Your task:
Where in the data does the word "Argentina" appear? Find those lines and copy them.

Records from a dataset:

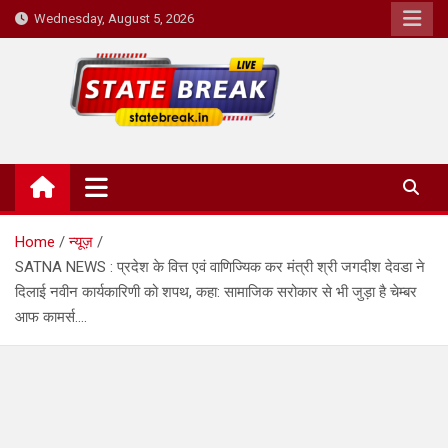
Skip
Wednesday, August 5, 2026
to
content
State Break
Home
न्यूज़
SATNA NEWS : प्रदेश के वित्त एवं वाणिज्यिक कर मंत्री श्री जगदीश देवडा ने
दिलाई नवीन कार्यकारिणी को शपथ, कहा: सामाजिक सरोकार से भी जुड़ा है चेम्बर
आफ कामर्स….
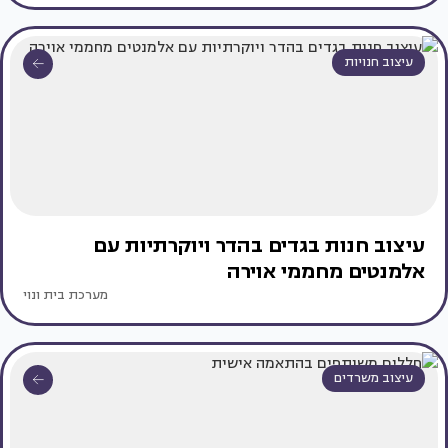
עיצוב חנויות
עיצוב חנות בגדים בהדר ויוקרתיות עם
אלמנטים מחממי אוירה
מערכת בית ונוי
עיצוב משרדים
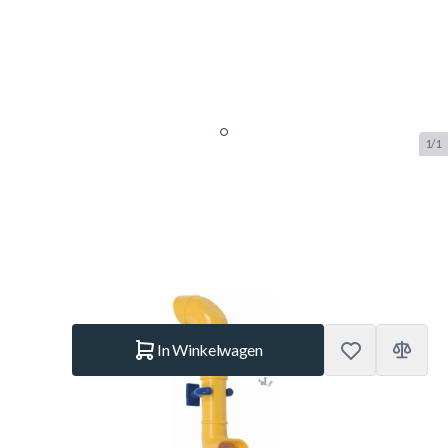
1/1
Periscoop - Geel
SKU:
K.502.020.003.001
Merk:
KBT
€ 19,95
Op voorraad
Aantal
In Winkelwagen
Korte Beschrijving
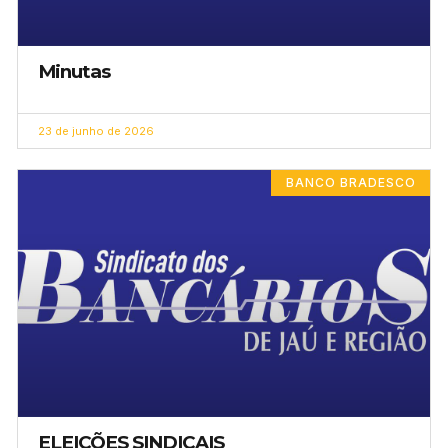
Minutas
23 de junho de 2026
BANCO BRADESCO
ELEIÇÕES SINDICAIS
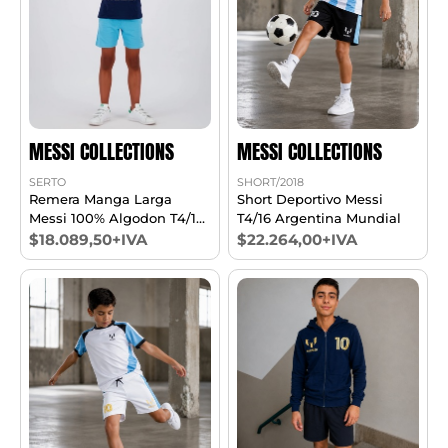
MESSI COLLECTIONS
MESSI COLLECTIONS
SERTO
SHORT/2018
Remera Manga Larga
Short Deportivo Messi
Messi 100% Algodon T4/16
T4/16 Argentina Mundial
Argentina Mundial
$18.089,50+IVA
$22.264,00+IVA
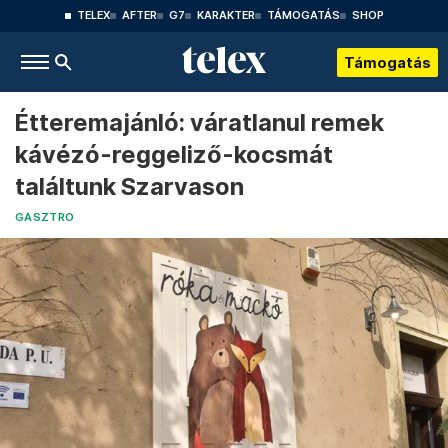
TELEX
AFTER
G7
KARAKTER
TÁMOGATÁS
SHOP
Támogatás
Étteremajánló: váratlanul remek
kávézó-reggeliző-kocsmát
találtunk Szarvason
GASZTRO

Result of this task:
T4/16 Argentina Mundial
Argentina Mundial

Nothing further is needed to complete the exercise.